A parallel light beam as irradiation light is bent at a substantially right angle by the second reflecting surface 13 as a folding mirror to become a light beam parallel to the x-axis, and is incident on the inner wall of the hole 1 substantially perpendicularly. Therefore, on the principle of triangulation, the distance h from the illumination light exit 14 to the inner wall of the hole 1 is the distance L between the illumination light exit 14 and the minute aperture 15 in FIG. 1 and the detected scattered light angle θ. (An angle formed by the scattered light passing through the minute aperture 15 and the straight line AB (or the x axis)) can be expressed by the following equation.

If the reflecting surfaces of the mirrors 16 and 17 are parallel and perpendicular to the straight line AB (that is, parallel to the yz plane), the angle of the light beam in the light guide section composed of the mirrors 16 and 17 Is stored and emitted from the optical element 10 at an angle θ. Therefore, if it is parallel to the optical axis x-axis of the light-receiving lens 4, the focal length of the light-receiving lens 4 is f, and if the image height that can be spotted is x, there is the following relationship.

That is, the distance h from the minute opening 15 to the inner wall of the hole 1 can be expressed by the following equation. These calculations are performed by a calculation unit (not shown) in response to the output of the linear sensor 15.

When the position detection resolution on the linear sensor is Δx, the difference Δh in distance to the inner wall of the hole that can be detected can be calculated as follows.
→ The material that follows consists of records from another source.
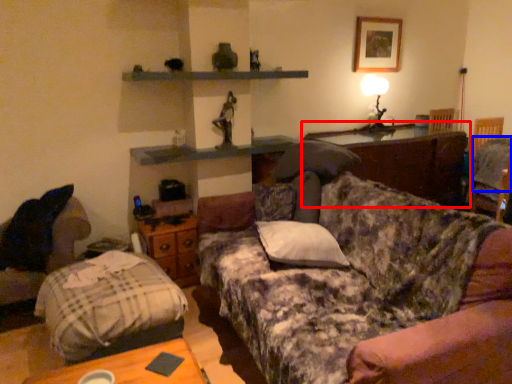 Question: Which point is closer to the camera, table (highlighted by a red box) or pillow (highlighted by a blue box)?

Choices:
 (A) table
 (B) pillow

Answer: (B) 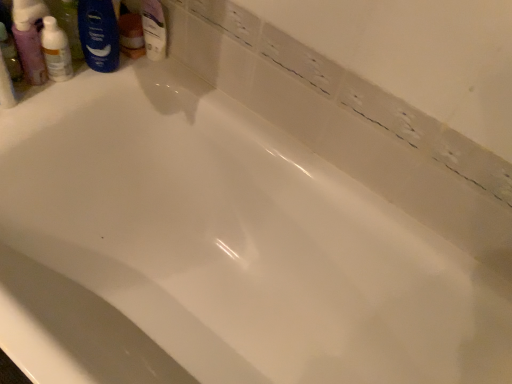 Question: Is translucent plastic bottle at upper left a part of translucent plastic mouthwash at upper left?

Choices:
 (A) yes
 (B) no

Answer: (B)

Question: Can you confirm if translucent plastic mouthwash at upper left is smaller than translucent plastic bottle at upper left?

Choices:
 (A) no
 (B) yes

Answer: (B)

Question: From the image's perspective, is translucent plastic mouthwash at upper left above translucent plastic bottle at upper left?

Choices:
 (A) no
 (B) yes

Answer: (A)

Question: Is translucent plastic mouthwash at upper left positioned before translucent plastic bottle at upper left?

Choices:
 (A) yes
 (B) no

Answer: (A)

Question: Considering the relative sizes of translucent plastic mouthwash at upper left and translucent plastic bottle at upper left in the image provided, is translucent plastic mouthwash at upper left taller than translucent plastic bottle at upper left?

Choices:
 (A) yes
 (B) no

Answer: (A)

Question: Considering the positions of translucent plastic bottle at upper left and translucent plastic mouthwash at upper left in the image, is translucent plastic bottle at upper left wider or thinner than translucent plastic mouthwash at upper left?

Choices:
 (A) thin
 (B) wide

Answer: (B)

Question: Is point (47, 26) positioned closer to the camera than point (26, 24)?

Choices:
 (A) closer
 (B) farther

Answer: (B)

Question: From a real-world perspective, is translucent plastic bottle at upper left positioned above or below translucent plastic mouthwash at upper left?

Choices:
 (A) above
 (B) below

Answer: (A)

Question: From their relative heights in the image, would you say translucent plastic bottle at upper left is taller or shorter than translucent plastic mouthwash at upper left?

Choices:
 (A) tall
 (B) short

Answer: (B)

Question: Considering the relative positions of blue matte shaving cream at upper left and translucent plastic bottle at upper left in the image provided, is blue matte shaving cream at upper left to the left or to the right of translucent plastic bottle at upper left?

Choices:
 (A) left
 (B) right

Answer: (B)

Question: Based on their sizes in the image, would you say blue matte shaving cream at upper left is bigger or smaller than translucent plastic bottle at upper left?

Choices:
 (A) big
 (B) small

Answer: (A)

Question: From the image's perspective, relative to translucent plastic bottle at upper left, is blue matte shaving cream at upper left above or below?

Choices:
 (A) below
 (B) above

Answer: (B)

Question: Is point (113, 36) positioned closer to the camera than point (52, 28)?

Choices:
 (A) closer
 (B) farther

Answer: (B)

Question: Relative to blue matte shaving cream at upper left, is translucent plastic mouthwash at upper left in front or behind?

Choices:
 (A) front
 (B) behind

Answer: (A)

Question: Looking at the image, does translucent plastic mouthwash at upper left seem bigger or smaller compared to blue matte shaving cream at upper left?

Choices:
 (A) big
 (B) small

Answer: (B) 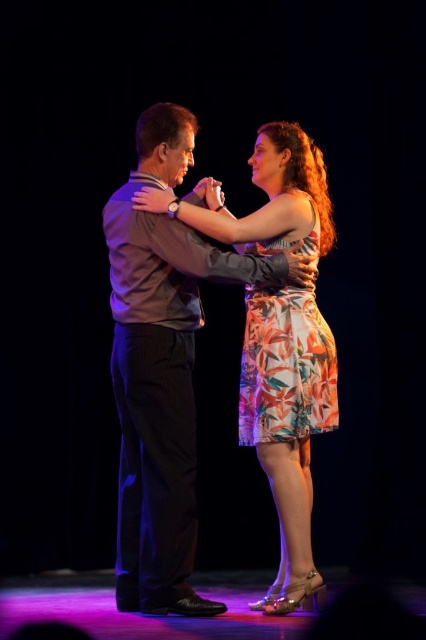 Question: Is floral dress at center closer to camera compared to floral print dress at center?

Choices:
 (A) yes
 (B) no

Answer: (A)

Question: Which object appears closest to the camera in this image?

Choices:
 (A) floral print dress at center
 (B) floral dress at center

Answer: (B)

Question: Which point is farther to the camera?

Choices:
 (A) (255, 390)
 (B) (282, 170)

Answer: (B)

Question: Is the position of floral dress at center more distant than that of floral print dress at center?

Choices:
 (A) no
 (B) yes

Answer: (A)

Question: Can you confirm if floral dress at center is smaller than floral print dress at center?

Choices:
 (A) yes
 (B) no

Answer: (B) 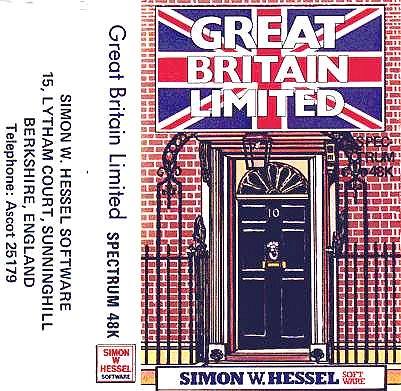 You are a GUI agent. You are given a task and a screenshot of the screen. Output one action in this format:
    pyautogui.click(x=<x>, y=<y>)
    Task: Click on the door
    Image resolution: width=401 pixels, height=391 pixels.
    Given the screenshot: What is the action you would take?
    pyautogui.click(x=285, y=292)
  For example, when the pitch of the pixels of the linear sensor 5 is 5 μm, the distance h to the inner wall of the hole 1 is 1 mm when the distance L between the exit 14 of the illumination light and the minute opening 15 is 1 mm and the focal length f of the light receiving lens 4 is 10 mm. Can be detected with an accuracy of about 2 μm. In addition, the accuracy is improved as the size of the minute aperture 15 is smaller. However, since the amount of light is reduced and diffraction occurs, the actual limit is about several μm, and practically about several tens μm is preferable.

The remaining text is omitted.